Mehr Vielfalt im Frühling?
CAMERATA SALZBURG / MILDENBERGER / HAGEN
20/03/23 Robert Schumanns allseits beliebte Frühlingssymphonie erklingt in diesem Salzburger Frühling gleich viermal. Bei aller Bewunderung für das Stück darf man doch fragen, ob es nicht möglich wäre, im Frühling 2024 einmal die ebenfalls sehr schöne Frühlingsklänge-Symphonie von Joachim Raff zu spielen. Vielleicht darf man sogar von der Tondichtung Spring Fire von Arnold Bax träumen.

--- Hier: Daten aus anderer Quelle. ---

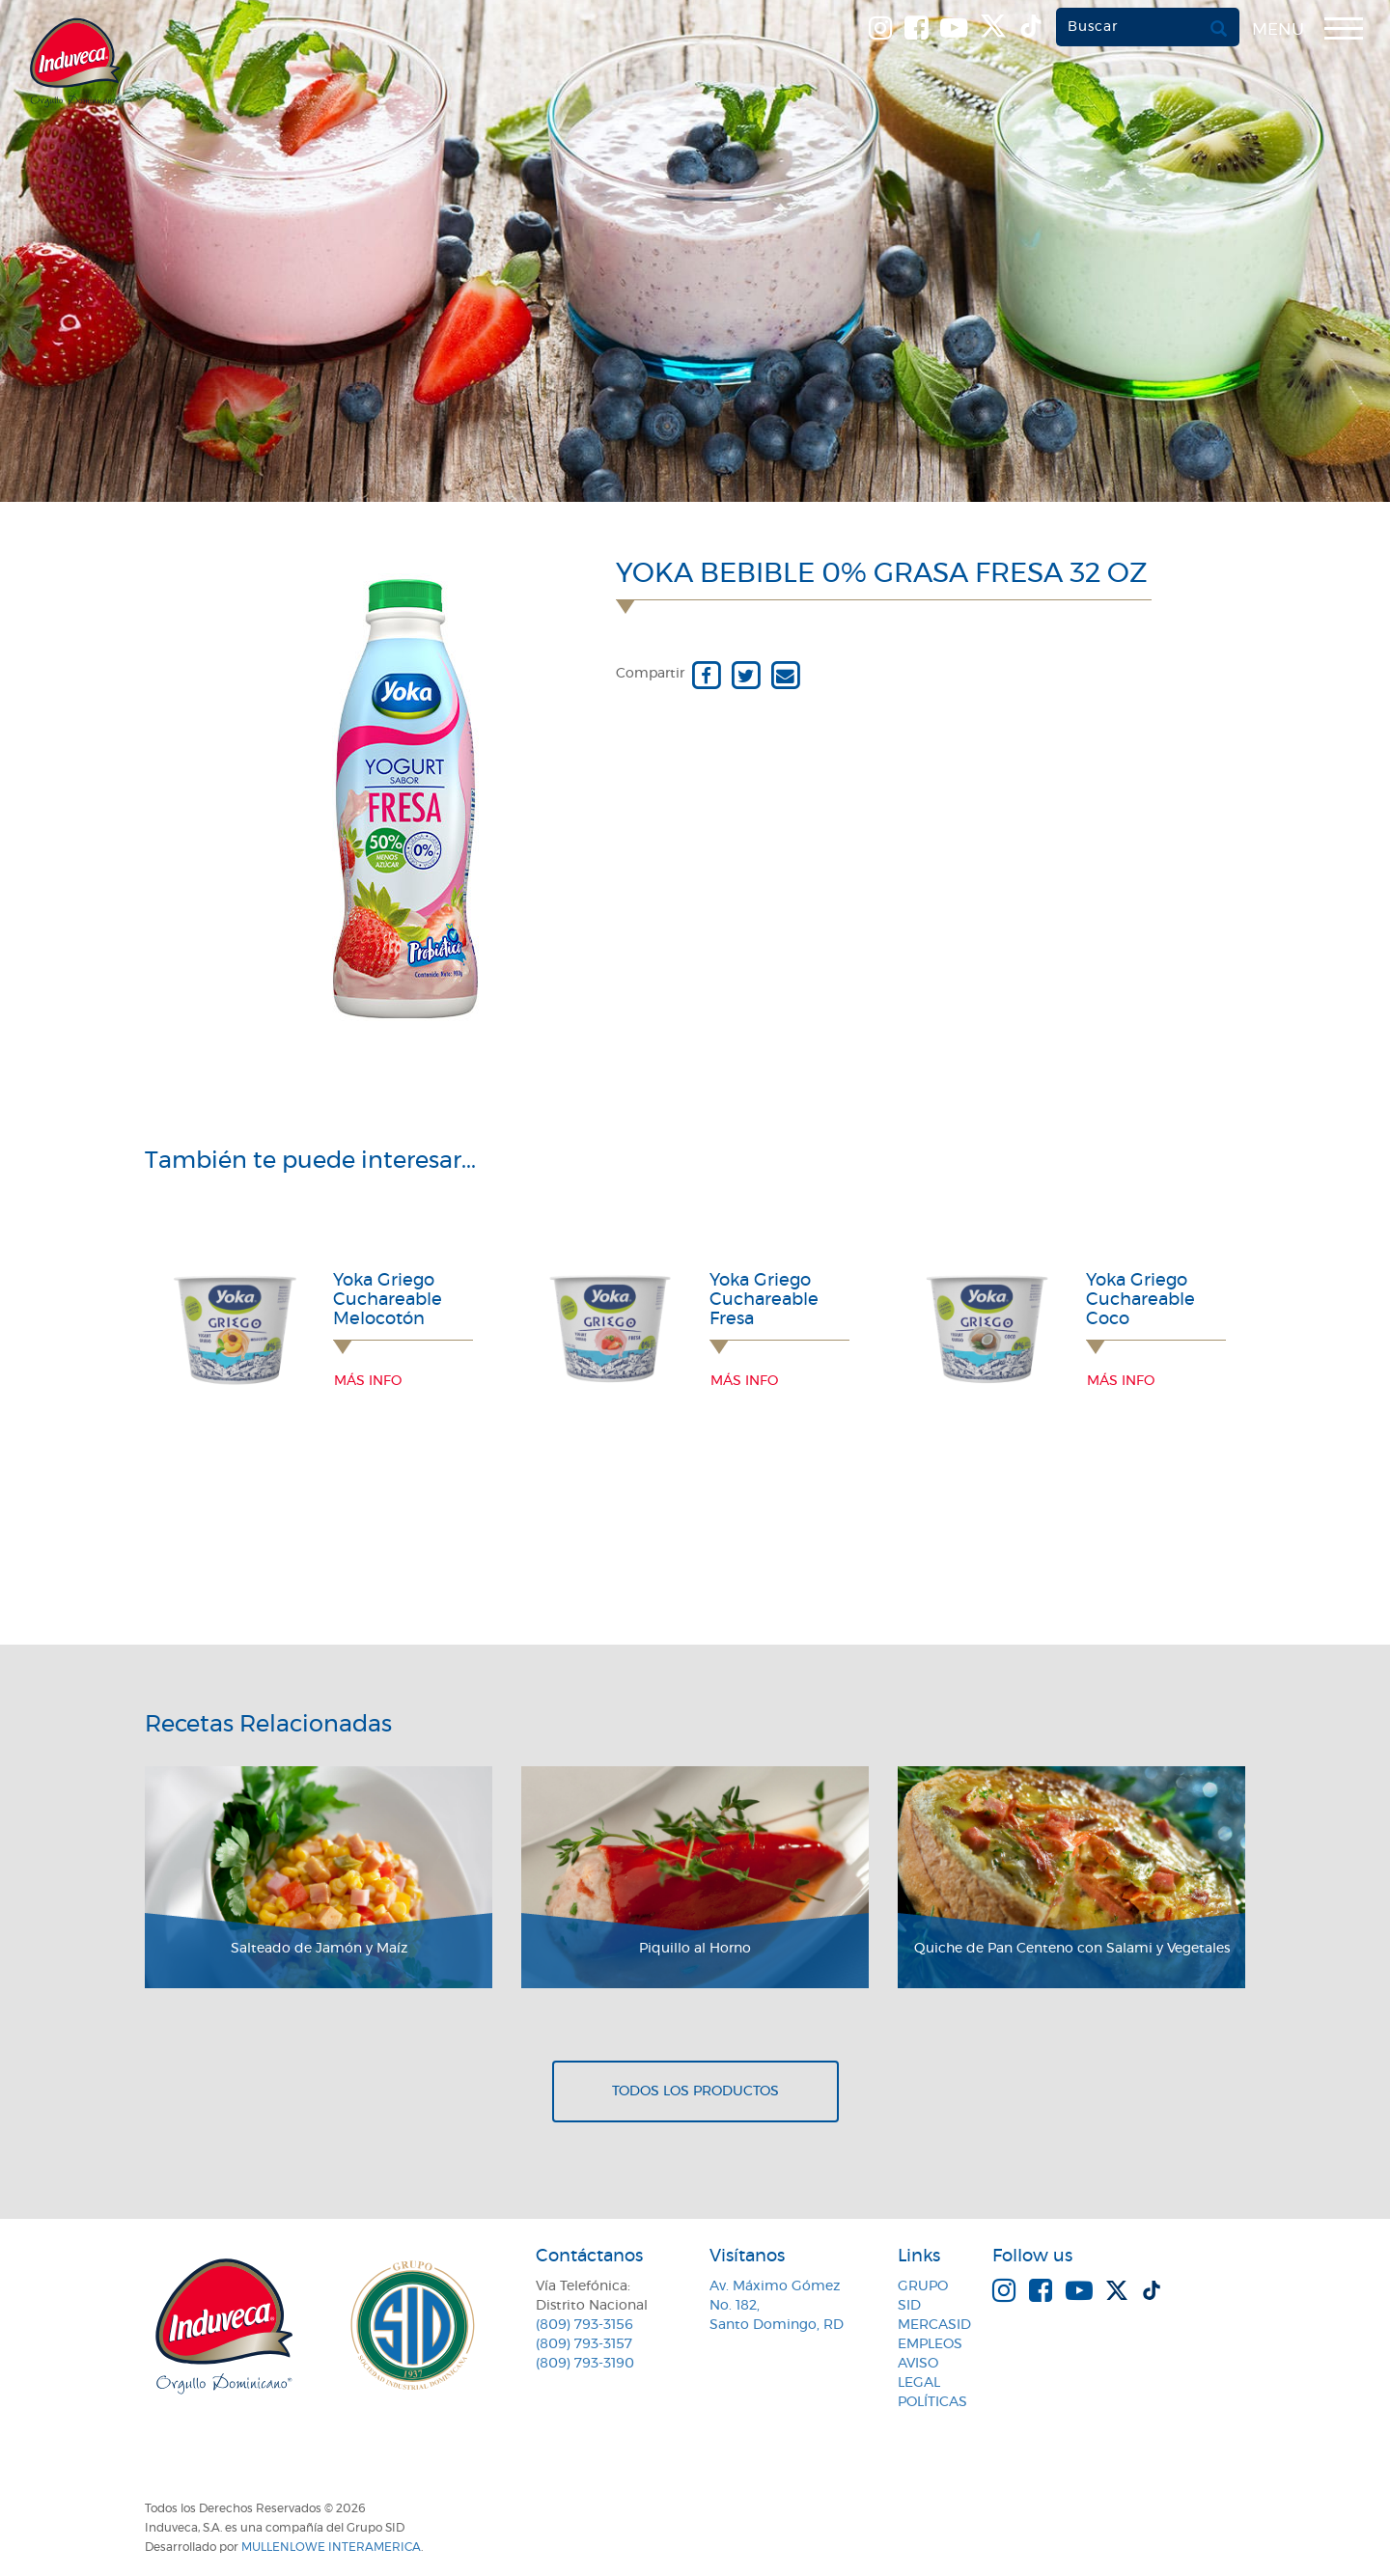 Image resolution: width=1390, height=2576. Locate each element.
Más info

Von Gottfried Franz Kasparek
Ein wenig mehr Wagemut in der Programmgestaltung könnte jedenfalls nicht schaden. Natürlich, das fünfte Saisonkonzert der Camerata Salzburg im Großen Saal des Mozarteums war ein lebhaft akklamiertes Wunschkonzert. Für die Orchestermusik der deutschen Romantik ist denn doch ein Dirigent vonnöten, also schwang der junge deutsche Maestro Felix Mildenberger sehr sensibel und aufmerksam den Taktstock. Felix Mendelssohns Hebriden-Ouvertüre, eines der meistgespielten Konzert-Eröffnungsstücke in Salzburg und überhaupt, erklang allerdings diesmal seltsam schaumgebremst. Das war eher ein sanft sich wiegender Frühlingsregen am Chiemsee als ein Sommertag auf einer windgepeitschten schottischen Insel, das reflektierte eher erbauliche Legenden als gälische Heldensagen.
Auch für die diffizilen Feinabstimmungen zwischen Solostimme und Orchester im ersten Cellokonzert des Camille Saint-Saëns ist ein Mensch am Pult von Vorteil. Hier ließ Mildenberger eine feine Begabung zu mitatmendem Begleiten und transparentem Gestalten erkennen.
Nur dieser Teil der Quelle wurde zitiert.